Is it really over-filling or is it leaking past the flap valve? Both are common. We had one that would overfill periodically and no amount of disassembly, cleaning, checking for grit etc would fix it for any length of time. Turned out to be simpler to just replace the innards.
British toilets rely on a siphon to empty the cistern. They don't have a flap valve (as US cisterns do) - maybe to avoid the problem of a leaking flap valve causing a cistern to drain continuously into the toilet, using up water continuously to replace it.
Is the flap valve designed to leak into the cistern if the water level gets too high?
For toilets with overflows, why is it that historically the pipe always went outside the house, whereas now they can drain into the toilet bowl? Has some regulation changed? Or is it only flap valve cisterns that are allowed to have a conventional overflow which drains into the bowl; are siphon cisterns still required to overflow to outside?
Oh. Right. I've never seen one in any house that I've owned or stayed in. I'd though that they didn't met our building regs and water supply use regulations. Was that true at one time but maybe not any more? Or was there some other reason why flap is almost universal in the US whereas siphon was (until some time ago, evidently!) universal in the UK?
I suppose it's inevitable that if it's American it will become trendy over here - whether it's US vocabulary and pronunciation, screw-thread lightbulbs (*) and now flap-valve loos. I wonder how long our three-pin plugs will last before someone decides that we should replace them with either US or French/German plugs. And will our BT phone plugs eventually be replaced with RJ11 plugs? I've never had the tab break off a BT plug, but the ones on RJ11 (phone, modem) and RJ45 (Ethernet) break off at the slightest provocation.
(*) It was only a couple of years ago (maybe when I was going round Ikea) that I learned that mainland Europe uses screw-thread too: I'd always assumed until then that there was a clear 120V = screw; 240V = bayonet distinction to prevent a 120V bulb being accidentally used on a 220-240V supply.
I believe you have to be able to see that there is an overflow. Some 20 years ago (19 actually) I refitted daughter 2's flat which had no external wall to the bathroom. I discovered I could buy a short length of transparent pipe to fit to the overflow before it fed into the stack pipe.
I'm not sure the overflow requirement is linked to the flap valve. However, I agree the flap valve is a neat approach, far less hassle than the syphon. I retro fitted one to our family toilet may be 10 years back. From memory, it didn't incorporate an overflow change. (The bathroom has been changed since so I can't check.)
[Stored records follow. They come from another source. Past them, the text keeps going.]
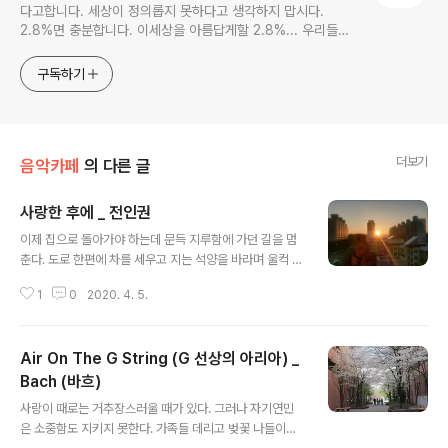
다고합니다. 세상이 정의롭지 못하다고 생각하지 맙시다.
2.8%면 충분합니다. 이세상을 아름답게할 2.8%... 우리들의
몫입니다.
구독하기
더보기
음악카페
의 다른 글
사랑한 후에 _ 전인권
글 내용
이제 집으로 돌아가야 하는데 문득 지루함에 가던 길을 멈
춘다. 도로 한편에 차를 세우고 지는 석양을 바라며 울컥 밀
려드는 아련함 내가 가는 이 길이 집으로 돌아가는 그 길인
1
0
2020. 4. 5.
지 의문을 갖게 한다. #좋은글 #사랑한후에 #전인권, #석
양 #석양사진 공사인력 철거대행, 유지보수대행, 인력제공
전문업체 https://csworker.modoo.at [공사인력 - 홈]
Air On The G String (G 선상의 아리아) _
공사인력 _ 철거대행, 유지보수대행, 인력제공 전문업체 철
거대행, 유지보수대행, 인력제공 전문업체 csworker.mo
Bach (바흐)
글 내용
doo.at 슈퍼앤슈퍼 컴퍼니 http://www.superandsup
사랑이 때로는 거추장스러울 때가 있다. 그러나 자기연민
er.co.kr SUPER AND SUPER www.superandsupe
은 소중함도 지키지 못한다. 가족들 데리고 벚꽃 나들이라
r.co.kr 인터넷마케팅, 부동산컨설팅, 영상제작, 홈피제작,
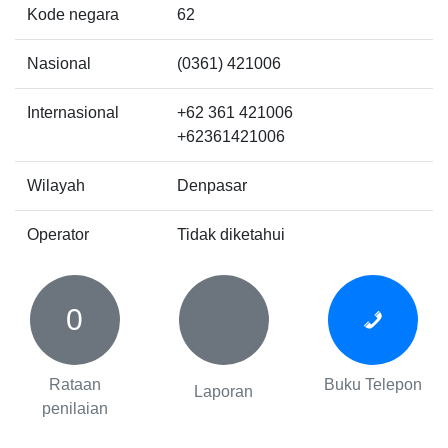
Kode negara
62
Nasional
(0361) 421006
Internasional
+62 361 421006
+62361421006
Wilayah
Denpasar
Operator
Tidak diketahui
0
Rataan
Buku Telepon
Laporan
penilaian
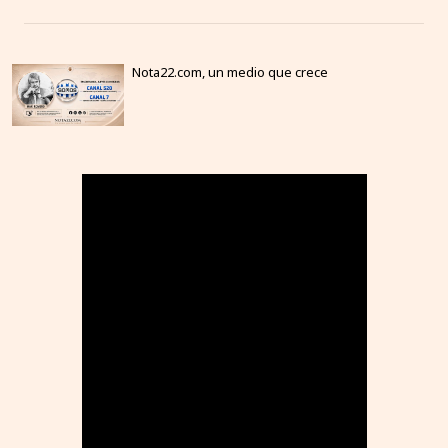
Nota22.com, un medio que crece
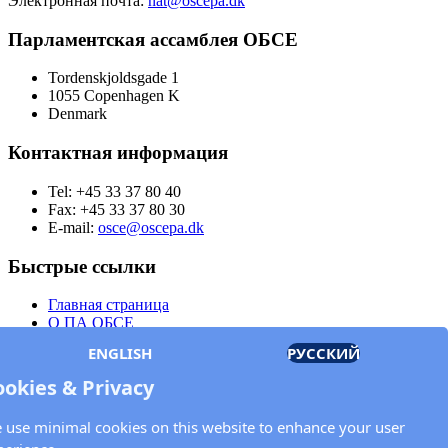
Электронная почта:
nat@oscepa.dk
Парламентская ассамблея ОБСЕ
Tordenskjoldsgade 1
1055 Copenhagen K
Denmark
Контактная информация
Tel: +45 33 37 80 40
Fax: +45 33 37 80 30
E-mail:
osce@oscepa.dk
Быстрые ссылки
Главная страница
О ПА ОБСЕ
Заседания
ENGLISH
РУССКИЙ
Члены
Документы
ookies & Privacy
OSCE.org
Политика конфиденциальности
 use minimal cookies on this website to enhance your user
Контактная информация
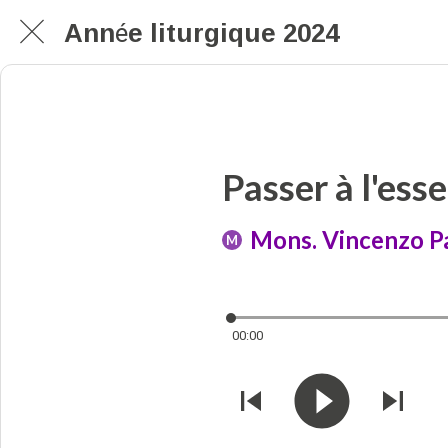
Année liturgique 2024
Passer à l'esse
Mons. Vincenzo Pa
M
00:00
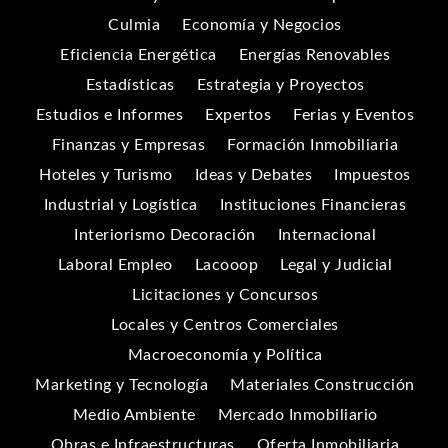
Culmia
Economía y Negocios
Eficiencia Energética
Energías Renovables
Estadísticas
Estrategia y Proyectos
Estudios e Informes
Expertos
Ferias y Eventos
Finanzas y Empresas
Formación Inmobiliaria
Hoteles y Turismo
Ideas y Debates
Impuestos
Industrial y Logística
Instituciones Financieras
Interiorismo Decoración
Internacional
Laboral Empleo
Lacooop
Legal y Judicial
Licitaciones y Concursos
Locales y Centros Comerciales
Macroeconomía y Política
Marketing y Tecnología
Materiales Construcción
Medio Ambiente
Mercado Inmobiliario
Obras e Infraestructuras
Oferta Inmobiliaria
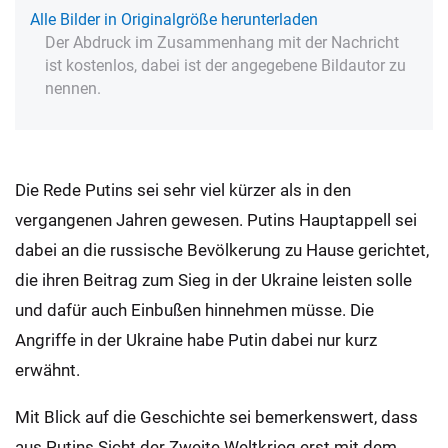
Alle Bilder in Originalgröße herunterladen
Der Abdruck im Zusammenhang mit der Nachricht
ist kostenlos, dabei ist der angegebene Bildautor zu
nennen.
Die Rede Putins sei sehr viel kürzer als in den
vergangenen Jahren gewesen. Putins Hauptappell sei
dabei an die russische Bevölkerung zu Hause gerichtet,
die ihren Beitrag zum Sieg in der Ukraine leisten solle
und dafür auch Einbußen hinnehmen müsse. Die
Angriffe in der Ukraine habe Putin dabei nur kurz
erwähnt.
Mit Blick auf die Geschichte sei bemerkenswert, dass
aus Putins Sicht der Zweite Weltkrieg erst mit dem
Yes but in the end they are all based around the turning off due to water level and the constant trickling ends up in limescale or hardening or crusting of any washers and so complete seals eventually get harder to achieve. I guess somebody could design an electronic version with a solenoid valve operated by a limit switch on the arm of a float, so no water is actually involved in the cutting off of its own flow. A nice job for a Schmidt trigger circuit and a relay.